The rankings would be the weekly rankings through the regular season. After the regular season the rankings stop other than replacing bottom teams, if necessary, with tourney champions.
I probably should have read the article first. So, a power conference team could not improve their resume with big wins in their conference tournament with this format. What if an ACC team, who was in danger of losing their at-large bid to a team from a small conference who got an auto bid, beats Duke and UVA in the ACC tournament, while a second ACC team ranked a couple spots higher gets beat in the 1st round of the conference tournament? Does team 2 still get in ahead of team 1? Not sure I am a huge fan of discounting conference tournaments as last chances for teams to build their resume.

This post was edited on 3/12 8:02 AM by bthaunert
 

mkasten25

Junior
Mar 27, 2009
6,028
247
0
Originally posted by Huma1894:
He forgot one thing: get rid of the stupid RPI.
I would also change SOS to assign equivalence to teams 75-125, 125-200 and 200+. Because our SOS takes a hit because we play a top 10 team and a 300 team, but a team who plays 2 150 ranked teams has a tougher SOS.
 

BlueCat43

Senior
Sep 21, 2010
12,743
486
0
Originally posted by bthaunert:

Originally posted by BlueCat43:
Originally posted by bthaunert:
I think his proposal would be a nightmare. We found out in football this year that doing weekly rankings is what made it a mess. If they would have just released their standings at the end of the season, there would have been much less of an argument about teams jumping teams to get into the playoffs. With this proposal, you would be doing daily rankings. So, on March 8th, you put out your list of 1-68. You would have to be updating that thing all week long every day. Tomorrow alone, there will be about 150 teams playing in a game. Let's say that 34 of the 68 teams in the top 68 play tomorrow, you would then have to re-rank teams after the wins and losses. And then you would do the same thing on Friday. It would be an absolute nightmare.
The rankings would be the weekly rankings through the regular season.

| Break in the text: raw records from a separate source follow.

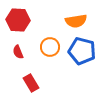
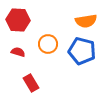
orange semicircle: moved 10 px right
orange circle: moved 2 px left, 3 px up
red semicircle: rotated 128 degrees clockwise
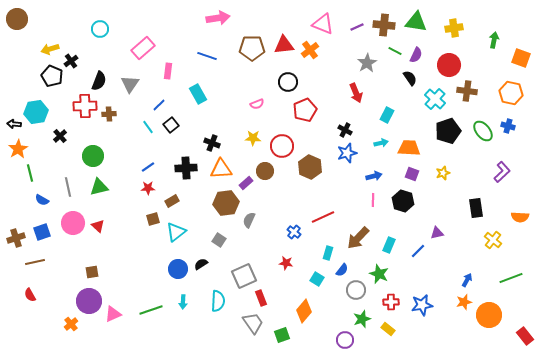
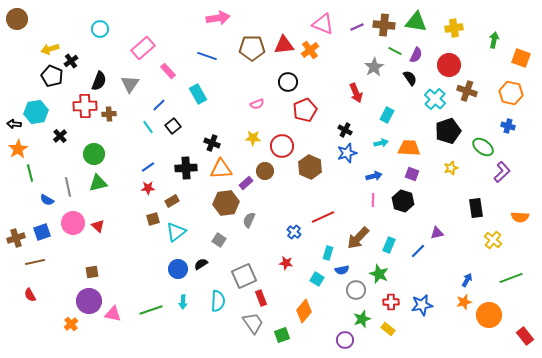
gray star at (367, 63): moved 7 px right, 4 px down
pink rectangle at (168, 71): rotated 49 degrees counterclockwise
brown cross at (467, 91): rotated 12 degrees clockwise
black square at (171, 125): moved 2 px right, 1 px down
green ellipse at (483, 131): moved 16 px down; rotated 15 degrees counterclockwise
green circle at (93, 156): moved 1 px right, 2 px up
yellow star at (443, 173): moved 8 px right, 5 px up
green triangle at (99, 187): moved 1 px left, 4 px up
blue semicircle at (42, 200): moved 5 px right
blue semicircle at (342, 270): rotated 40 degrees clockwise
pink triangle at (113, 314): rotated 36 degrees clockwise
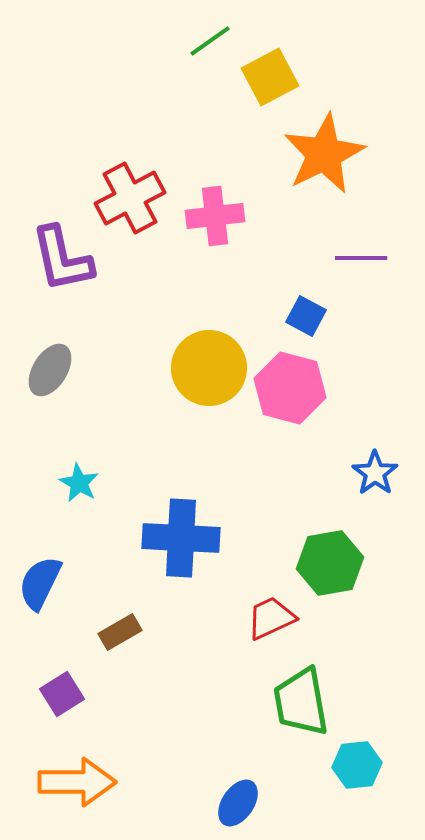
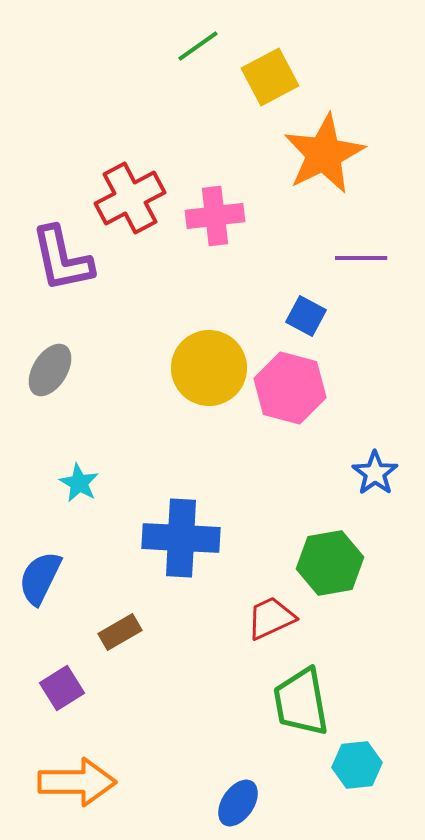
green line: moved 12 px left, 5 px down
blue semicircle: moved 5 px up
purple square: moved 6 px up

After the regular season the rankings stop other than replacing bottom teams, if necessary, with tourney champions.
I probably should have read the article first. So, a power conference team could not improve their resume with big wins in their conference tournament with this format. What if an ACC team, who was in danger of losing their at-large bid to a team from a small conference who got an auto bid, beats Duke and UVA in the ACC tournament, while a second ACC team ranked a couple spots higher gets beat in the 1st round of the conference tournament? Does team 2 still get in ahead of team 1? Not sure I am a huge fan of discounting conference tournaments as last chances for teams to build their resume.

This post was edited on 3/12 8:02 AM by bthaunert
No system will account for every scenario, but I think this idea goes a long way in the right direction. The conference tourney essentially only count for the automatic bid and nothing else. It takes away situations like Uconn a few years back when they sucked all year long and then won the Big East and NCAA tourneys. Whether eliminating that is good or bad is for each individual to decide for themselves, but I do think the simplicity of the system is refreshing.